働く女性のライフプラン見直しなるか?社会的理由で初の卵子凍結出産

41歳の時に自身の卵子を凍結保存した大阪府内の女性(44)が、昨年その卵子を解凍、妊娠・出産したことが分かった。41歳だった当時、女性は仕事が忙しく結婚の予定がなかったが、「どうしても子供が欲しく自然妊娠を待つような悠長なことはできない」という理由から、卵子凍結保存を決意したという。

卵子凍結の研究は、本来は抗がん剤治療などで排卵が難しくなってしまう若い女性患者を想定して始まった研究分野で、これまでにも医学的な理由で卵子を凍結、妊娠・出産した例はあるものの、仕事などの社会的理由を背景にしたケースは初めてとのこと。

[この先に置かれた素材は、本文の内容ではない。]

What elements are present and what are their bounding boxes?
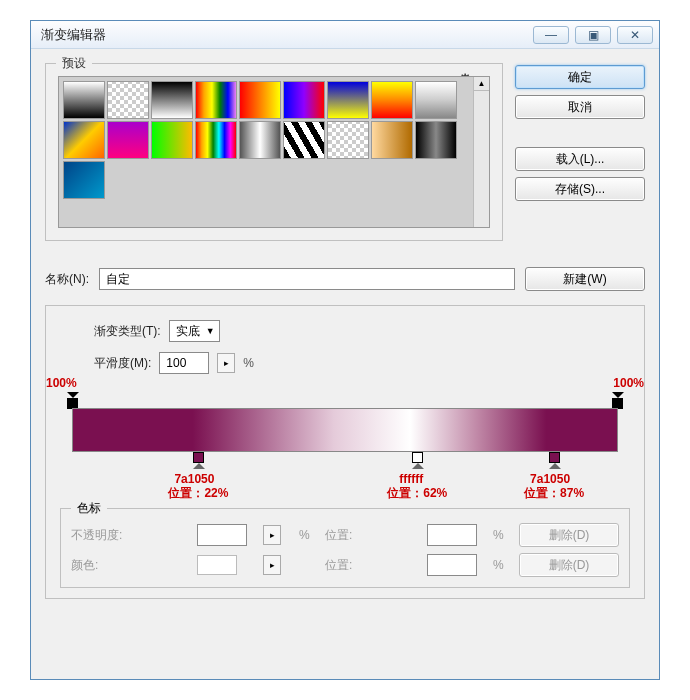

卵子凍結に関するトピックは、特に昨年から多くの女性誌でも度々取り上げられており、特に働く女性向けの雑誌や30~40歳前後の女性向けの雑誌で特集されることが多い。仕事をする女性が増え、晩婚化による高齢出産や不妊を危惧する女性たちの関心は高く、「卵子の老化」「妊娠力」「妊活」「卵活」という言葉は、この年代の女性にとってはなじみある言葉だ

卵子凍結は費用も高く、また健康な女性にとってはリスクになることもあり「健康な女性の卵子凍結を推奨しない」という日本産科婦人科学会の意見もあるので、そのような面も考慮する必要はあるが、今回のニュースは働く女性たちにとって自身のライフプランとキャリアプランを見直すきっかけになるかもしれない。